2. THE SIMULATION TIMELINE – Various modern philosophers and scientists (likeProfessor Nick Bostrom Faculty of Philosophy & Oxford Martin School Oxford University, Author Ray Kurzweil, The Age of Spiritual Machines: When computers exceed human intelligence, Author Frank Tipler’s The physics of immortality) have posited that we are likely to be living a simulation. This is because it is highly probable that we will be able to create ancestor simulations within a few years, when we achieve a trans-human stage. Due either to the number of simulations that will be run, or to the proximity that we are to that stage, it is actually more probable that we are in one than the case where we haven’t yet reached that stage. Again, there is no way to tell that we aren’t in a programmed reality.
3. THE FINE-TUNED UNIVERSE – The universe is unbelievably finely tuned for the physical existence of matter, let alone life. For example, universal constants cancel out all of the vacuum energy in the universe to an amazing accuracy of one part in 10 to the 115th power. Also, a deviation in the expansion rate of the early universe of 1 part in a billion in either direction would have caused the universe to immediately collapse, or fly apart so fast that stars could never have formed. And there are many, many more such examples. The only explanation that mainstream science can come up with is that zillions (yes, I know it’s not a real number) of universes are spawned every second, most of which are entirely useless and throw-away, and via the hand-waving of the anthrop principle (is the philosophical argument that observations of the physical Universe must be compatible with the conscious life that observes it. Some proponents of the argument reason that it explains why the Universe has the age and the fundamental physical constants necessary to accommodate conscious life. As a result, they believe that the fact is unremarkable that the universe’s fundamental constants happen to fall within the narrow range thought to allow life), we happen to be in the only perfect one. I’m sorry, but Occam’s razor (is a principle that generally recommends selecting from among competing hypotheses the one that makes the fewest new assumptions) heavily favors the simulation theory here.

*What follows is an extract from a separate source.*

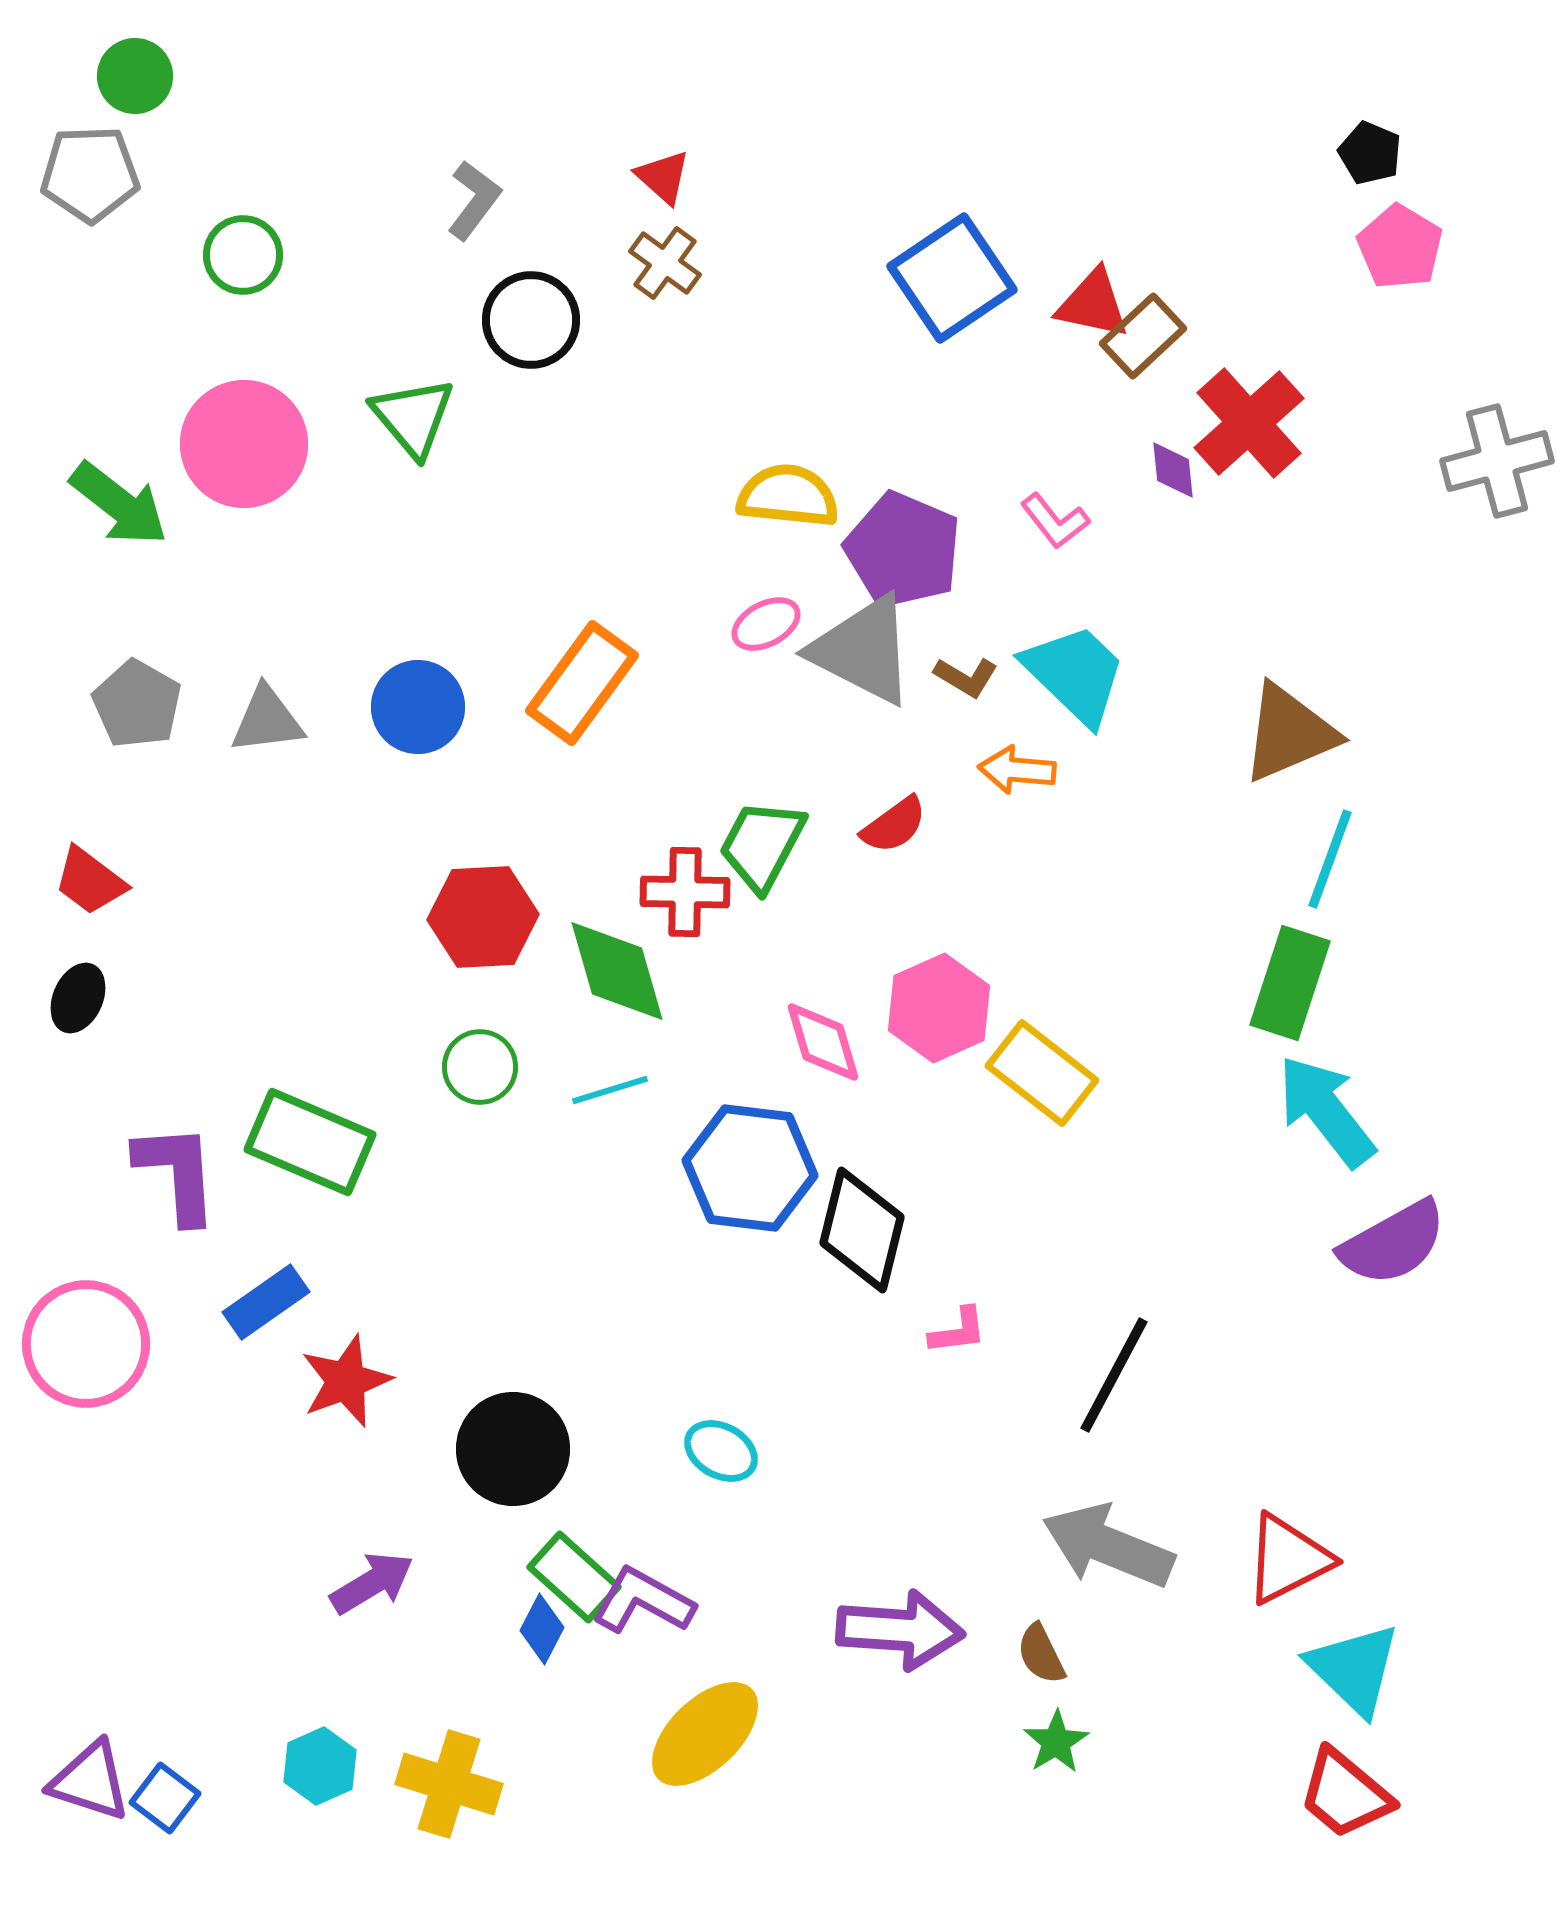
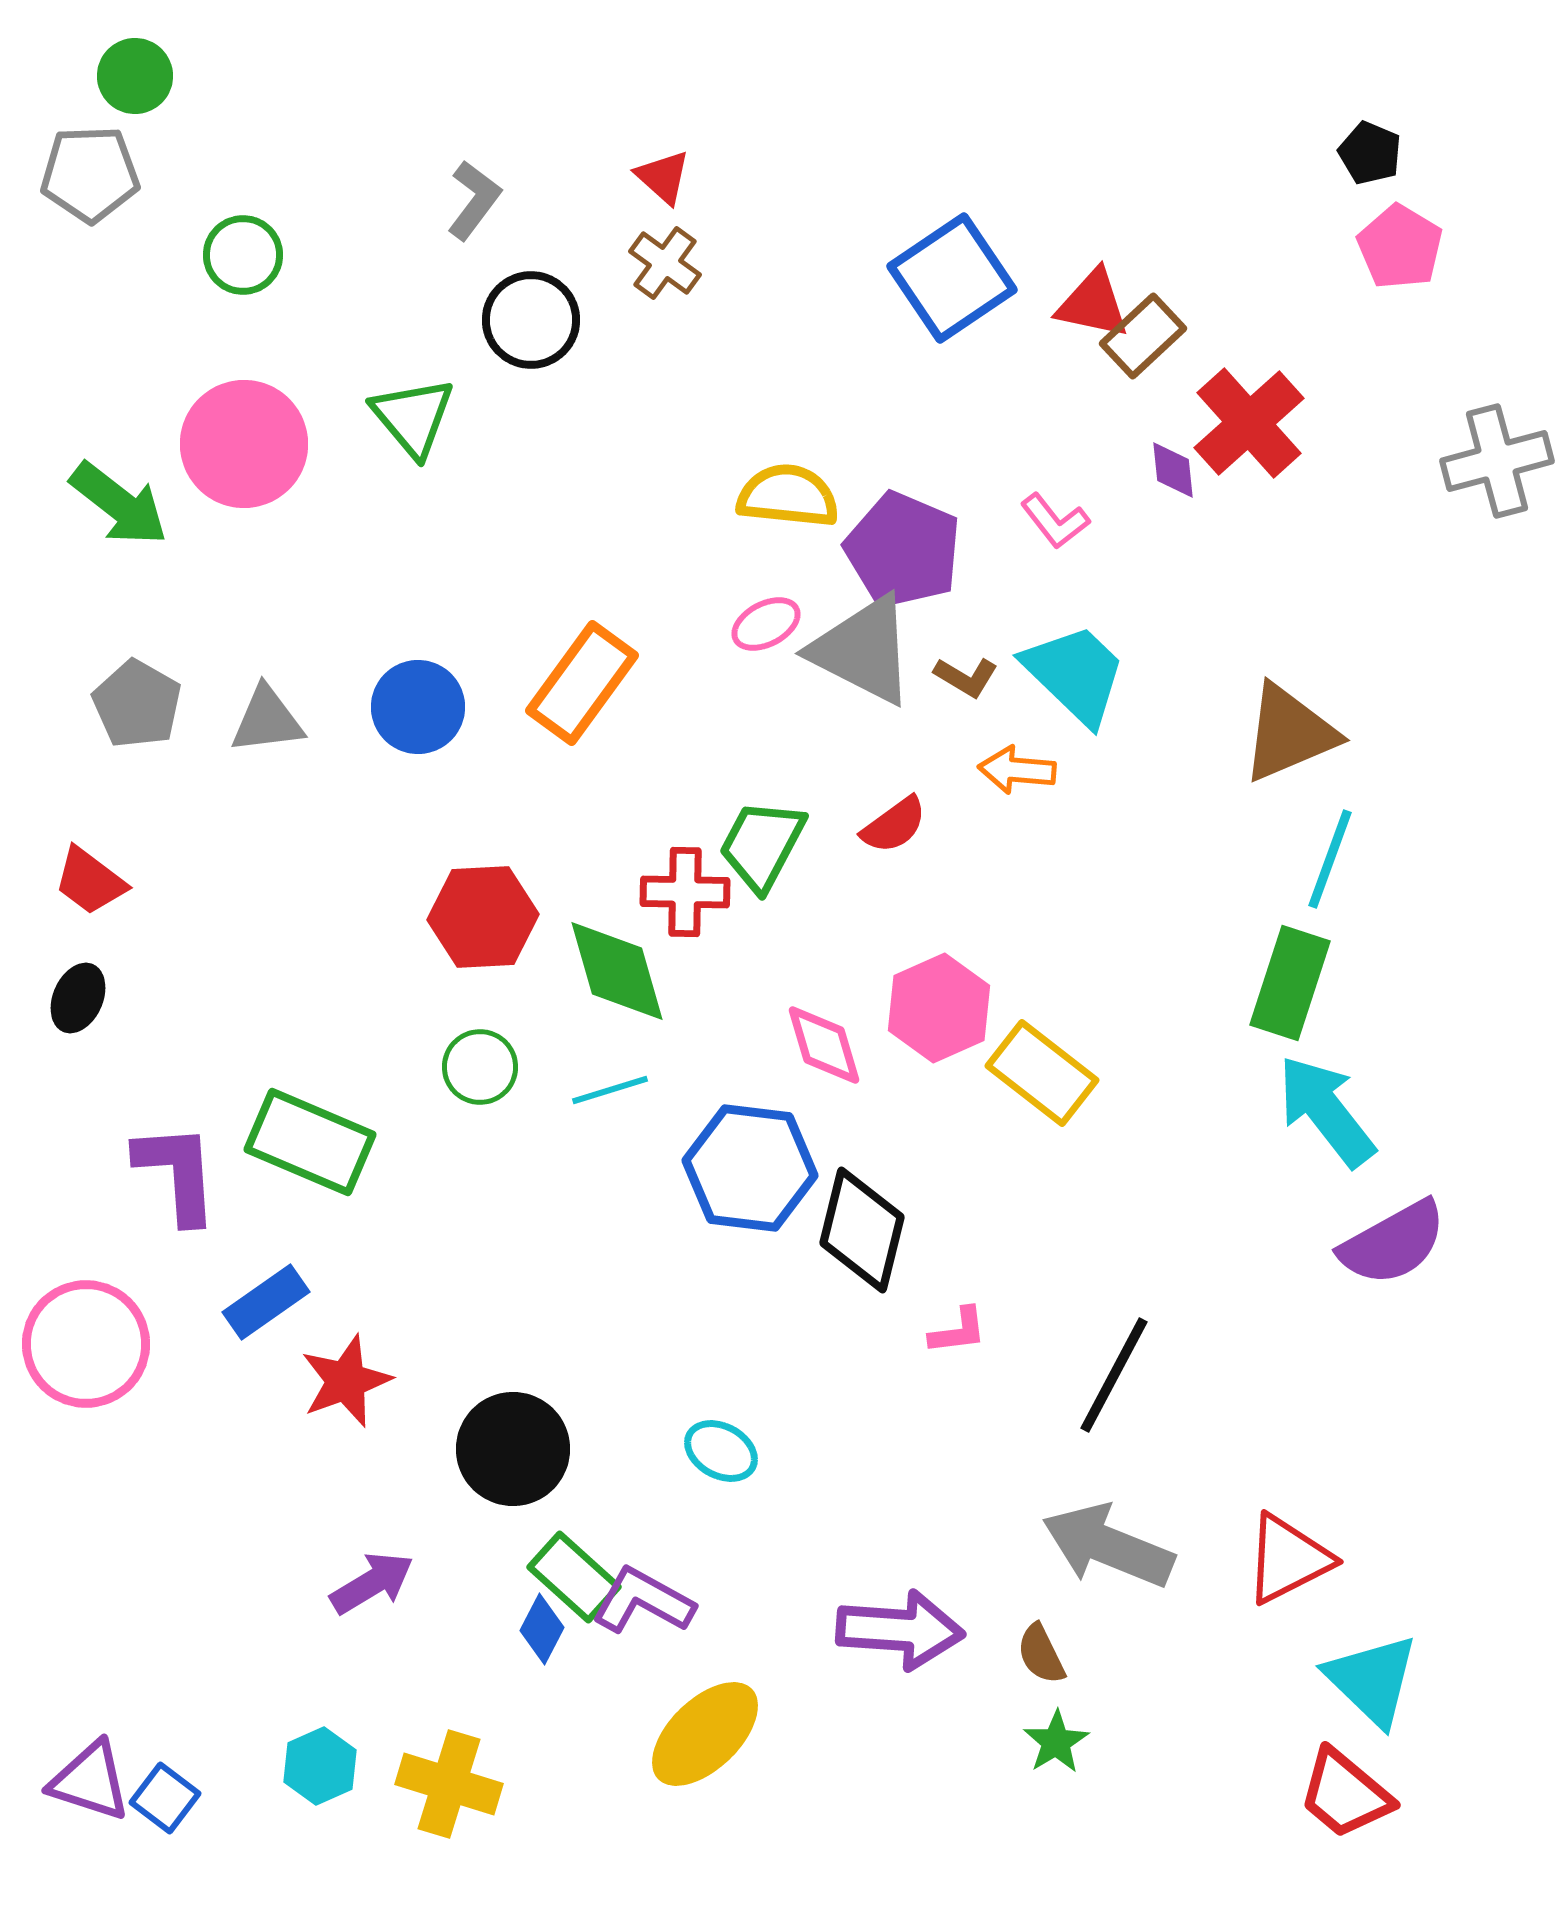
pink diamond at (823, 1042): moved 1 px right, 3 px down
cyan triangle at (1354, 1669): moved 18 px right, 11 px down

4. THOSE PESKY ANOMALIES – The huge set of well-studied anomalies facing us in fields as varied as metaphysics, physics, philosophy, geology, anthropology, and psychology can all be explained ONLY by the programmed reality model. The mathematics of coincidence, the perceived acceleration of society, OOPart (That stands for Out of Place Artifacts. Things that show up where they shouldn’t, a piece of
gold chain found in a coal seam, what appears to be a sparkplug embedded in rock that is thousands of years old and what appears to be a bullet hole in the skull of a mastodon. These things are ooparts), the truth about the paranormal, quantum entanglement, black gold – they all fit neatly into this hypothesis. No other theory can make that claim.
SO, PERHAPS OUR REALITY IS PROGRAMMED!